§ **Problem to work on**: Look over the material for the string "Sélectionner". Copy every line where it turns up.

§ **Listed records**:
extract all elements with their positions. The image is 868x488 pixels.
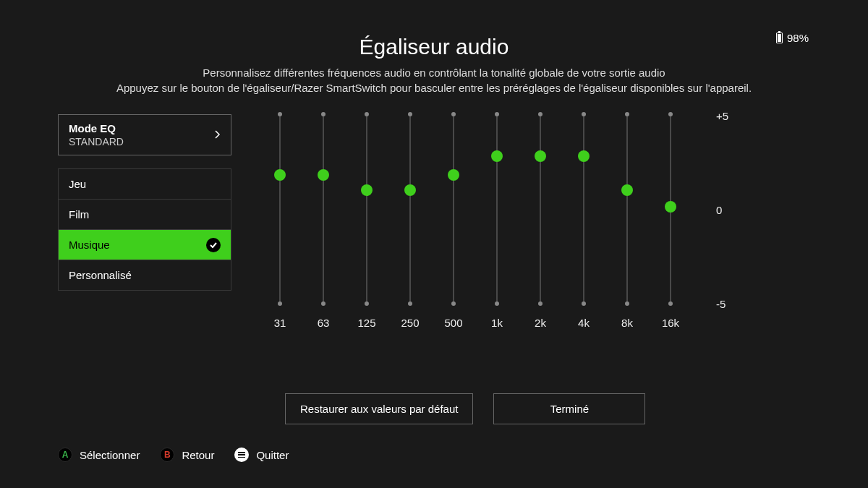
- eq-mode-value: STANDARD: [69, 136, 221, 147]
- a-button-icon: A: [58, 448, 72, 462]
- slider-thumb[interactable]: [274, 169, 286, 181]
- slider-endcap-icon: [538, 301, 542, 306]
- page-subtitle-1: Personnalisez différentes fréquences aud…: [58, 67, 810, 79]
- slider-endcap-icon: [495, 112, 499, 116]
- scale-label-top: +5: [716, 110, 728, 122]
- eq-slider[interactable]: 125: [362, 114, 372, 304]
- slider-endcap-icon: [582, 301, 586, 306]
- eq-slider[interactable]: 4k: [579, 114, 589, 304]
- slider-endcap-icon: [365, 301, 369, 306]
- slider-endcap-icon: [321, 112, 326, 116]
- freq-label: 500: [444, 317, 462, 329]
- menu-button-icon: [234, 448, 249, 462]
- preset-item[interactable]: Musique: [58, 230, 231, 260]
- check-icon: [206, 238, 221, 252]
- freq-label: 4k: [578, 317, 590, 329]
- preset-label: Musique: [69, 239, 110, 251]
- slider-track: [627, 114, 628, 304]
- slider-thumb[interactable]: [361, 184, 373, 196]
- slider-endcap-icon: [408, 301, 412, 306]
- slider-endcap-icon: [408, 112, 412, 116]
- slider-endcap-icon: [625, 301, 629, 306]
- slider-track: [367, 114, 367, 304]
- slider-thumb[interactable]: [318, 169, 329, 181]
- b-button-icon: B: [160, 448, 174, 462]
- page-title: Égaliseur audio: [58, 35, 810, 59]
- slider-endcap-icon: [278, 301, 282, 306]
- freq-label: 250: [401, 317, 419, 329]
- freq-label: 1k: [491, 317, 503, 329]
- hint-back-label: Retour: [182, 449, 214, 461]
- slider-endcap-icon: [278, 112, 282, 116]
- eq-slider[interactable]: 2k: [535, 114, 545, 304]
- eq-slider[interactable]: 250: [405, 114, 415, 304]
- eq-slider[interactable]: 16k: [665, 114, 676, 304]
- slider-endcap-icon: [582, 112, 586, 116]
- slider-endcap-icon: [538, 112, 542, 116]
- slider-thumb[interactable]: [448, 169, 459, 181]
- eq-slider[interactable]: 8k: [622, 114, 632, 304]
- preset-item[interactable]: Film: [58, 200, 231, 230]
- freq-label: 2k: [535, 317, 546, 329]
- eq-slider[interactable]: 63: [318, 114, 328, 304]
- slider-track: [540, 114, 541, 304]
- eq-slider[interactable]: 1k: [492, 114, 502, 304]
- chevron-right-icon: [215, 129, 221, 142]
- scale-label-bot: -5: [716, 298, 726, 310]
- freq-label: 16k: [662, 317, 679, 329]
- slider-endcap-icon: [668, 112, 673, 116]
- hint-quit-label: Quitter: [256, 449, 289, 461]
- scale-label-mid: 0: [716, 204, 722, 216]
- preset-label: Personnalisé: [69, 269, 132, 281]
- battery-percent: 98%: [787, 32, 809, 44]
- eq-mode-label: Mode EQ: [69, 122, 221, 134]
- slider-thumb[interactable]: [404, 184, 416, 196]
- slider-track: [454, 114, 454, 304]
- freq-label: 63: [318, 317, 330, 329]
- slider-endcap-icon: [365, 112, 369, 116]
- slider-thumb[interactable]: [491, 150, 503, 162]
- freq-label: 125: [357, 317, 375, 329]
- page-subtitle-2: Appuyez sur le bouton de l'égaliseur/Raz…: [58, 82, 810, 94]
- hint-quit: Quitter: [234, 448, 289, 462]
- slider-track: [497, 114, 498, 304]
- slider-thumb[interactable]: [621, 184, 633, 196]
- slider-endcap-icon: [668, 301, 673, 306]
- battery-icon: [776, 33, 783, 43]
- eq-slider[interactable]: 31: [275, 114, 285, 304]
- freq-label: 8k: [621, 317, 633, 329]
- slider-endcap-icon: [451, 301, 456, 306]
- slider-track: [410, 114, 411, 304]
- slider-thumb[interactable]: [578, 150, 590, 162]
- preset-label: Film: [69, 208, 89, 221]
- done-button[interactable]: Terminé: [493, 393, 645, 424]
- preset-item[interactable]: Personnalisé: [58, 260, 231, 291]
- slider-thumb[interactable]: [665, 201, 676, 213]
- slider-endcap-icon: [625, 112, 629, 116]
- preset-label: Jeu: [69, 178, 86, 190]
- hint-select-label: Sélectionner: [80, 449, 140, 461]
- hint-select: A Sélectionner: [58, 448, 140, 462]
- reset-button[interactable]: Restaurer aux valeurs par défaut: [285, 393, 473, 424]
- slider-endcap-icon: [495, 301, 499, 306]
- battery-indicator: 98%: [776, 32, 809, 44]
- freq-label: 31: [274, 317, 286, 329]
- slider-endcap-icon: [321, 301, 326, 306]
- slider-thumb[interactable]: [535, 150, 546, 162]
- eq-slider[interactable]: 500: [448, 114, 459, 304]
- slider-track: [323, 114, 324, 304]
- slider-endcap-icon: [451, 112, 456, 116]
- preset-item[interactable]: Jeu: [58, 169, 231, 200]
- slider-track: [584, 114, 584, 304]
- slider-track: [280, 114, 281, 304]
- eq-mode-selector[interactable]: Mode EQ STANDARD: [58, 114, 231, 155]
- hint-back: B Retour: [160, 448, 214, 462]
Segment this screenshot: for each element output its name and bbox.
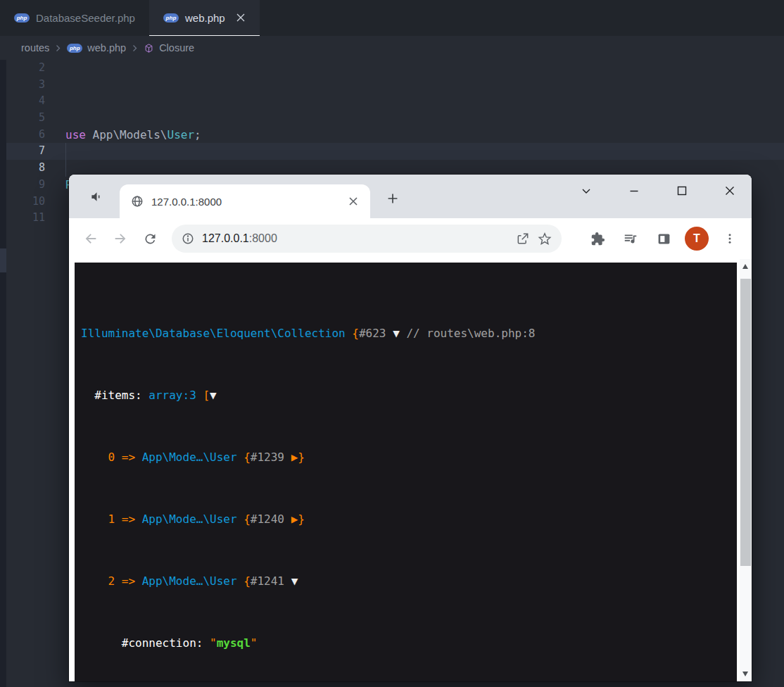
toggle-icon[interactable]: ▼ — [393, 327, 400, 340]
breadcrumb: routes php web.php Closure — [0, 36, 784, 60]
scrollbar-up-arrow-icon[interactable] — [742, 264, 748, 269]
close-tab-icon[interactable] — [348, 196, 359, 207]
php-file-icon: php — [14, 13, 30, 23]
browser-tab-strip: 127.0.0.1:8000 — [69, 175, 752, 218]
url-host: 127.0.0.1 — [202, 232, 249, 244]
gutter-marker — [0, 248, 6, 272]
url-port: :8000 — [249, 232, 277, 244]
extensions-puzzle-icon[interactable] — [586, 227, 609, 251]
forward-icon[interactable] — [108, 227, 132, 251]
line-number: 9 — [0, 177, 45, 194]
bookmark-star-icon[interactable] — [538, 232, 552, 246]
line-number: 3 — [0, 77, 45, 94]
line-number: 4 — [0, 93, 45, 110]
editor-tab[interactable]: php web.php — [149, 0, 260, 36]
line-number: 11 — [0, 210, 45, 227]
breadcrumb-item-file[interactable]: web.php — [87, 42, 126, 53]
dump-line: 2 => App\Mode…\User {#1241 ▼ — [81, 574, 737, 589]
browser-tab-title: 127.0.0.1:8000 — [151, 196, 340, 208]
code-row: 6 Route::get('/', function () { — [0, 127, 784, 144]
php-file-icon: php — [163, 13, 179, 23]
code-row: 5 — [0, 110, 784, 127]
editor-tab-label: DatabaseSeeder.php — [36, 12, 135, 24]
browser-toolbar: 127.0.0.1:8000 — [69, 218, 752, 259]
editor-tab-bar: php DatabaseSeeder.php php web.php — [0, 0, 784, 36]
more-menu-icon[interactable] — [718, 227, 742, 251]
toggle-icon[interactable]: ▼ — [291, 574, 298, 588]
breadcrumb-item-routes[interactable]: routes — [21, 42, 49, 53]
breadcrumb-item-symbol[interactable]: Closure — [159, 42, 194, 53]
editor-tab-label: web.php — [185, 12, 225, 24]
line-number: 5 — [0, 110, 45, 127]
close-tab-icon[interactable] — [236, 13, 246, 23]
new-tab-icon[interactable] — [383, 189, 403, 208]
dump-line: 0 => App\Mode…\User {#1239 ▶} — [81, 450, 737, 465]
screen: php DatabaseSeeder.php php web.php route… — [0, 0, 784, 687]
scrollbar-thumb[interactable] — [740, 279, 751, 566]
line-number: 7 — [0, 143, 45, 160]
editor-tab[interactable]: php DatabaseSeeder.php — [0, 0, 149, 36]
address-bar[interactable]: 127.0.0.1:8000 — [172, 225, 562, 253]
chevron-right-icon — [131, 44, 139, 52]
share-icon[interactable] — [516, 232, 530, 246]
reload-icon[interactable] — [138, 227, 162, 251]
window-controls — [578, 182, 738, 199]
editor-left-gutter-strip — [0, 60, 6, 687]
audio-speaker-icon[interactable] — [90, 190, 103, 203]
code-row: 3 use App\Models\User; — [0, 77, 784, 94]
back-icon[interactable] — [79, 227, 103, 251]
close-window-icon[interactable] — [721, 182, 738, 199]
dump-line: Illuminate\Database\Eloquent\Collection … — [81, 326, 737, 341]
media-playlist-icon[interactable] — [619, 227, 643, 251]
chevron-down-icon[interactable] — [578, 182, 595, 199]
side-panel-icon[interactable] — [652, 227, 676, 251]
dump-line: #items: array:3 [▼ — [81, 388, 737, 403]
line-number: 6 — [0, 127, 45, 144]
browser-window: 127.0.0.1:8000 — [69, 175, 752, 681]
code-row: 4 use Illuminate\Support\Facades\Route; — [0, 93, 784, 110]
line-number: 10 — [0, 194, 45, 210]
browser-tab[interactable]: 127.0.0.1:8000 — [120, 184, 370, 218]
browser-viewport: Illuminate\Database\Eloquent\Collection … — [69, 259, 752, 681]
scrollbar[interactable] — [740, 259, 752, 681]
profile-avatar[interactable]: T — [685, 227, 709, 251]
php-file-icon: php — [67, 44, 82, 53]
info-icon[interactable] — [182, 232, 194, 245]
globe-icon — [131, 195, 144, 208]
scrollbar-down-arrow-icon[interactable] — [742, 672, 748, 676]
minimize-icon[interactable] — [626, 182, 643, 199]
var-dump-output[interactable]: Illuminate\Database\Eloquent\Collection … — [75, 263, 737, 681]
url-text[interactable]: 127.0.0.1:8000 — [202, 232, 508, 245]
closure-symbol-icon — [144, 43, 154, 53]
toggle-icon[interactable]: ▼ — [210, 389, 217, 402]
code-row: 7 $users = User::whereIn('id', [1, 5, 8]… — [0, 143, 784, 160]
line-number: 8 — [0, 160, 45, 177]
line-number: 2 — [0, 60, 45, 77]
code-row: 2 — [0, 60, 784, 77]
dump-line: 1 => App\Mode…\User {#1240 ▶} — [81, 512, 737, 527]
chevron-right-icon — [54, 44, 62, 52]
maximize-icon[interactable] — [674, 182, 690, 199]
dump-line: #connection: "mysql" — [81, 636, 737, 651]
toolbar-right-icons: T — [586, 227, 742, 251]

§ **Task response**:
- hint-select-label: Sélectionner: [80, 449, 140, 461]
- hint-select: A Sélectionner: [58, 448, 140, 462]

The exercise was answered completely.